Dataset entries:
*** Begin section ***

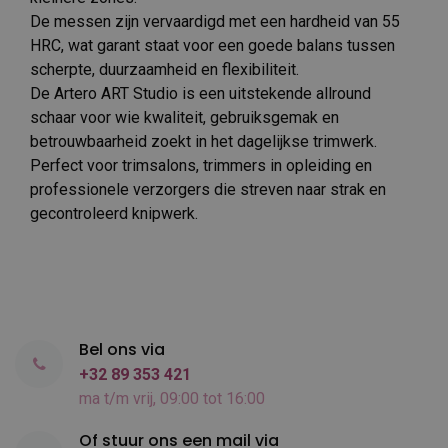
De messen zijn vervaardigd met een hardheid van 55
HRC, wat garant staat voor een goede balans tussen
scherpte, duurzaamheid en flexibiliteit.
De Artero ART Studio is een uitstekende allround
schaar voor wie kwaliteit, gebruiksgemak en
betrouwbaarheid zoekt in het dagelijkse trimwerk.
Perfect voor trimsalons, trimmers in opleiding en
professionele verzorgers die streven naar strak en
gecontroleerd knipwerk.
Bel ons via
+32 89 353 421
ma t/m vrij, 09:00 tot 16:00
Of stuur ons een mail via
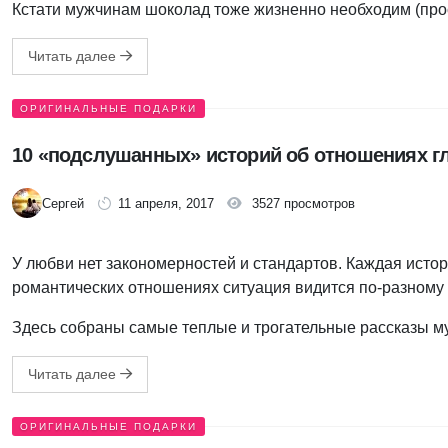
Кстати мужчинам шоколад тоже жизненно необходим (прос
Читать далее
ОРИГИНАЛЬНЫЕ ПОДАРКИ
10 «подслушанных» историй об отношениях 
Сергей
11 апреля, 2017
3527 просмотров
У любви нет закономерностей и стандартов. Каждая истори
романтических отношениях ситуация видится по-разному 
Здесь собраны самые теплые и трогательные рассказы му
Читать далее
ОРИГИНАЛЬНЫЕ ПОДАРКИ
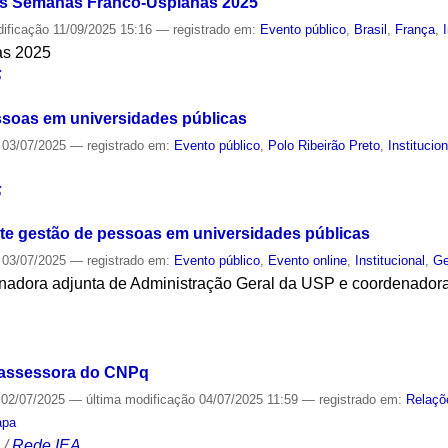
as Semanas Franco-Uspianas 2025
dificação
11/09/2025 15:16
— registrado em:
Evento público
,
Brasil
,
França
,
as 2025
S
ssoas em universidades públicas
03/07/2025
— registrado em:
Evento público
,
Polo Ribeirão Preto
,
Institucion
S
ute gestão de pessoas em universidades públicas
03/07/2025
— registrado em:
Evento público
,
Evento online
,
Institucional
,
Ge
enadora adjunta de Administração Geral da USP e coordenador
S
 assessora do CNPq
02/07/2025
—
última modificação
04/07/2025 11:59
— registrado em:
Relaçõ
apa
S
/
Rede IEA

*** End section ***
*** Begin section ***

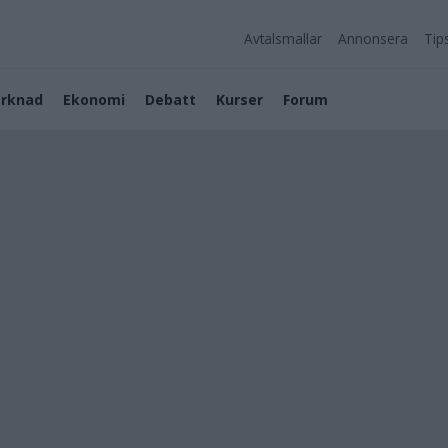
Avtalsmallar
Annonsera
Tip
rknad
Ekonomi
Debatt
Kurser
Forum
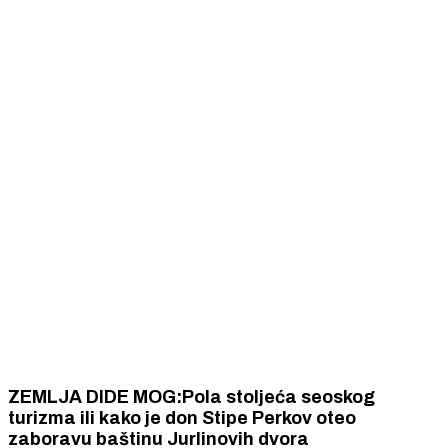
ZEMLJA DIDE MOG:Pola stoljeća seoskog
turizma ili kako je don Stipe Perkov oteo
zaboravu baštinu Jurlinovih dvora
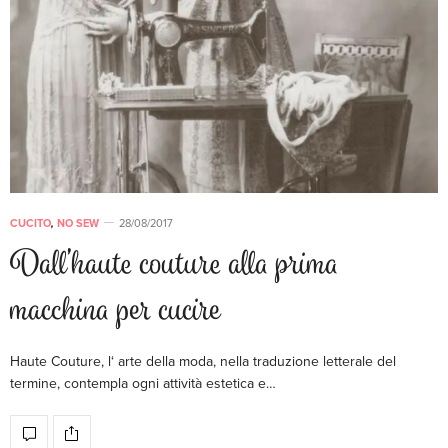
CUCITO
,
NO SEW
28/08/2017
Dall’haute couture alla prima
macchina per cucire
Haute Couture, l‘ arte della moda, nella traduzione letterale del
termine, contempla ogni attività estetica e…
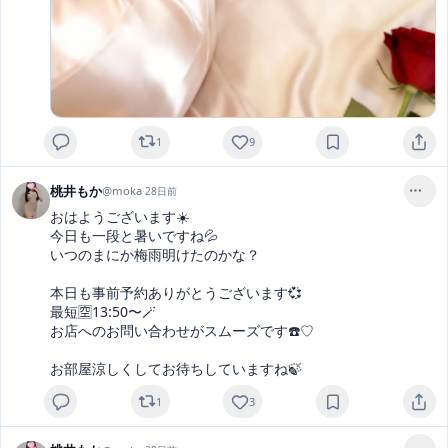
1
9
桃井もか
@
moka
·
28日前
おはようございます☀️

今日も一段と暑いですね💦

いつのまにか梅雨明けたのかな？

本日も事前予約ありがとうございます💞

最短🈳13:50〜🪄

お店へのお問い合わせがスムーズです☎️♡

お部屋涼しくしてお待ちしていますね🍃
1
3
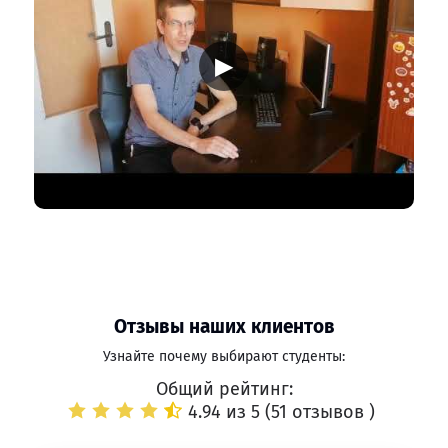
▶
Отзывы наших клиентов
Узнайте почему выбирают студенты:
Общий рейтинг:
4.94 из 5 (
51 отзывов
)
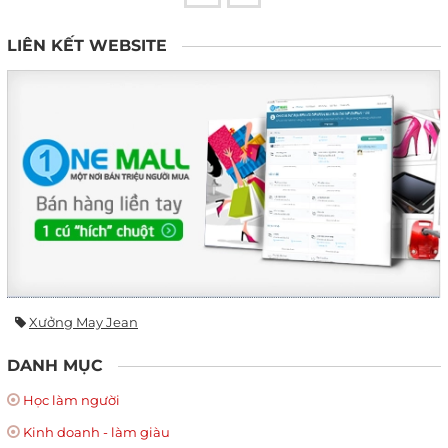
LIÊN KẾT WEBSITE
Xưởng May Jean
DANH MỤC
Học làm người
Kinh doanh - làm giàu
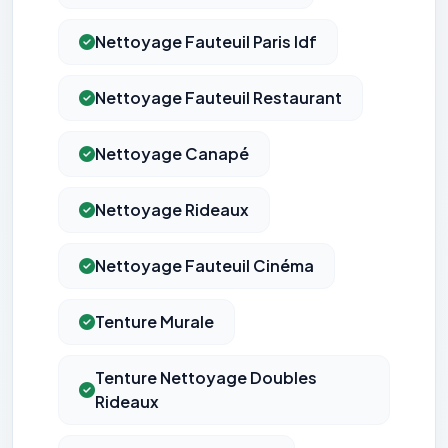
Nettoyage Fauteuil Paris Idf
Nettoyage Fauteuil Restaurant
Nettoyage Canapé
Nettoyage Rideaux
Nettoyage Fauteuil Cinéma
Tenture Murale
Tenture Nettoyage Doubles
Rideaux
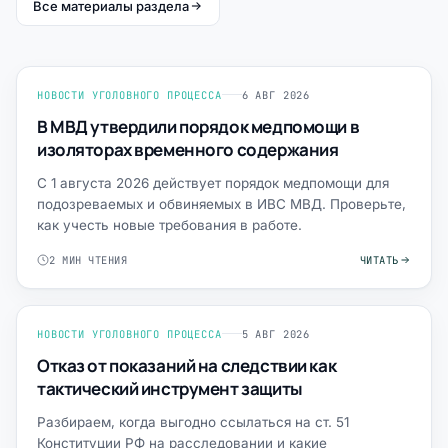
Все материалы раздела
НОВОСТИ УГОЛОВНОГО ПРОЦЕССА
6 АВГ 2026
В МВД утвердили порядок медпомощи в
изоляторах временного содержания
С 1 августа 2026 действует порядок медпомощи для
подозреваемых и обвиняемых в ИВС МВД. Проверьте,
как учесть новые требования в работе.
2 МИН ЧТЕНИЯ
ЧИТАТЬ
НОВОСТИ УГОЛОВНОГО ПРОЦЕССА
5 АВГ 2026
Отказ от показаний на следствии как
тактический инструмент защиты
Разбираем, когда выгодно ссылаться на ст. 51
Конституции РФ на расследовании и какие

*** End section ***

# ACTIVITY
From the records above, work out how many lines contain the string "públicas". Give only the number.

# TASK ANSWER
2